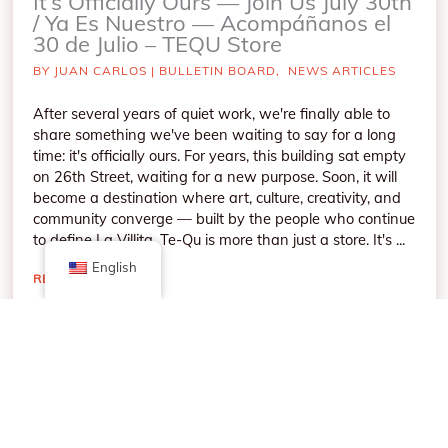
It’s Officially Ours — Join Us July 30th
/ Ya Es Nuestro — Acompáñanos el
30 de Julio – TEQU Store
BY
JUAN CARLOS
|
BULLETIN BOARD
,
NEWS ARTICLES
After several years of quiet work, we're finally able to
share something we've been waiting to say for a long
time: it's officially ours. For years, this building sat empty
on 26th Street, waiting for a new purpose. Soon, it will
become a destination where art, culture, creativity, and
community converge — built by the people who continue
to define La Villita. Te-Qu is more than just a store. It's ...
English
READ MORE
→
MAY
4
2026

= Try it =
Each line in the data where the string "years" occurs should be identified and copied.

= Answer space =
After several years of quiet work, we're finally able to
time: it's officially ours. For years, this building sat empty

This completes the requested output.